There was no benefit with modified dosing of lenvatinib plus everolimus compared with standard dosing, given the similar safety and a numerical efficacy benefit of the standard regimen, for patients with previously treated advanced renal cell carcinoma (RCC), according to a presentation at the 19th Annual Meeting of the International Kidney Cancer Symposium (IKCS 2020).
Lenvatinib plus everolimus is a currently approved regimen for the second-line treatment of advanced RCC, after progression on an antiangiogenic therapy. However, a majority of patients require dose interruptions or reductions with this regimen, and the treatment discontinuation rate is 29%.
The purpose of this trial was to evaluate modified dosing of lenvatinib plus everolimus and “see if we can get around this hurdle,” Sumanta K. Pal, MD, of the City of Hope Cancer Center in Duarte, California, and presenter of the study, said.
The phase 2 trial randomly assigned 343 patients with previously treated clear cell RCC to receive the approved dose of 18 mg of lenvatinib plus 5 mg of everolimus or the modified dose of 14 mg of lenvatinib plus 5 mg of everolimus. In the modified-dose arm, if patients tolerated therapy for the first 4 weeks, then the lenvatinib dose was escalated to 18 mg.
The coprimary endpoints were objective response rate (ORR) at 24 weeks and safety. Secondary endpoints included overall ORR, progression-free survival (PFS), overall survival (OS), and treatment discontinuations.
At baseline, the median patient age was 62 years, and 74.9% of patients were male. The majority of patients were at intermediate risk (53.4%), followed by favorable risk (28.9%), and poor risk (17.8%). A majority of patients had undergone a prior nephrectomy, and approximately one-quarter had received an anti–programmed cell death 1/programmed cell death ligand 1 (PD-1/PD-L1) treatment.

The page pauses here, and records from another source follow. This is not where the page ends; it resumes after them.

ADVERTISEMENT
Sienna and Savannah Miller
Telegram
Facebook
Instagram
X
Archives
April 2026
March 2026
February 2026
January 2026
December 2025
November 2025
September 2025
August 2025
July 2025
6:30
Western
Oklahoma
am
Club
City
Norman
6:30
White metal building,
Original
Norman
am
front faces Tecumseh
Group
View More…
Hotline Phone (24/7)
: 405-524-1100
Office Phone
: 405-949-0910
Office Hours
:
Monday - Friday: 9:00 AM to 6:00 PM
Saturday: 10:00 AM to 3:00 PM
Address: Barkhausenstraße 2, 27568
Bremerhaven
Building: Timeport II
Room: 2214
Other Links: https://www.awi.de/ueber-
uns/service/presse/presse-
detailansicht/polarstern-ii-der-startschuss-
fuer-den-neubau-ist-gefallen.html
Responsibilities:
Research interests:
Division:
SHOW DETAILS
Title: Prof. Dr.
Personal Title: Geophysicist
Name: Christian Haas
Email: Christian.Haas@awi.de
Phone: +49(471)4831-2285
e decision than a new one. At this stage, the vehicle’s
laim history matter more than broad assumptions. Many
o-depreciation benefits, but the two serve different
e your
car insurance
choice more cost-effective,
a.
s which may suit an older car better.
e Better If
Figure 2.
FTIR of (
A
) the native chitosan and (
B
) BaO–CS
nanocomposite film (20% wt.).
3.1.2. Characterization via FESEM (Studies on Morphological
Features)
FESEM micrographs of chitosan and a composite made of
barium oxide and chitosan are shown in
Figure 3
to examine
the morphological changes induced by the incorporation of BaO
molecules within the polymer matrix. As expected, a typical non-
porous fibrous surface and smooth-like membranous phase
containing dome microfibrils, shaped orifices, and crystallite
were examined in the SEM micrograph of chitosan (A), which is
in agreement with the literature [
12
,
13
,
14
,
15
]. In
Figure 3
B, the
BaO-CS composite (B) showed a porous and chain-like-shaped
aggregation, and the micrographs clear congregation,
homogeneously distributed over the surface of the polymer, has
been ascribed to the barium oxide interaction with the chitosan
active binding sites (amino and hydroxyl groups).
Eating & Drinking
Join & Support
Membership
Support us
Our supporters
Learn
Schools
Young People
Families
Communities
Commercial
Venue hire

The ORR at 24 weeks was 32.1% in the modified-dose arm compared with 34.8% in the standard-dose arm (odds ratio [OR], 0.88; 95% CI, 0.59-1.23; P =.2676), indicating that the standard dose was noninferior to the modified dose. The overall ORR was also not significantly different at 34.6% with the modified dose and 40.6% with the standard dose (OR, 0.77; 95% CI, 0.52-1.14). The median duration of response was 11.5 months and 11.7 months, respectively.
The median PFS was longer with the standard dose at 14.7 months compared with 11.1 months with the modified dose. Median OS was not yet evaluable with the standard dose and was 27 months with the modified dose.
Tolerability was similar between the arms, with 82.8% of patients in the modified arm experiencing an intolerable grade 2 event or any grade 3 or more adverse events (AEs) compared with 79.6% in the standard dose arm (P =.4763). Dose reduction of lenvatinib occurred in 64.7% of patients in the modified-dosing arm compared with 65.5% of patients in the standard-dosing arm.
Treatment-emergent AEs (TEAEs) that led to study drug discontinuation occurred in 32.4% of patients in the modified-dose arm compared with 26.8% of patients in the standard-dose arm. Dose interruption occurred in 74.6% and 83.3% patients, respectively, and dose reduction occurred in 67.6% and 69.6% of patients, respectively.
Dr Pal concluded that “these data really support the current dosing regimen of lenvatinib at 18 mg per day with everolimus at 5 mg per day.” He noted that there was no difference in safety, and although the doses were noninferior to each other, there was a numerical benefit with the standard dose.
Disclosures: Funding for the research discussed in this summary was provided by Eisai Inc. and Merck Sharp & Dohme Corp., a subsidiary of Merck & Co., Inc.
Pal SK, Puente J, Heng DYC, et al. Phase 2 trial of lenvatinib at 2 starting doses + everolimus in renal cell carcinoma (RCC). Presented at: 19th Annual Meeting of the International Kidney Cancer Symposium (IKCS 2020); November 6-7, 2020. Abstract CTR142.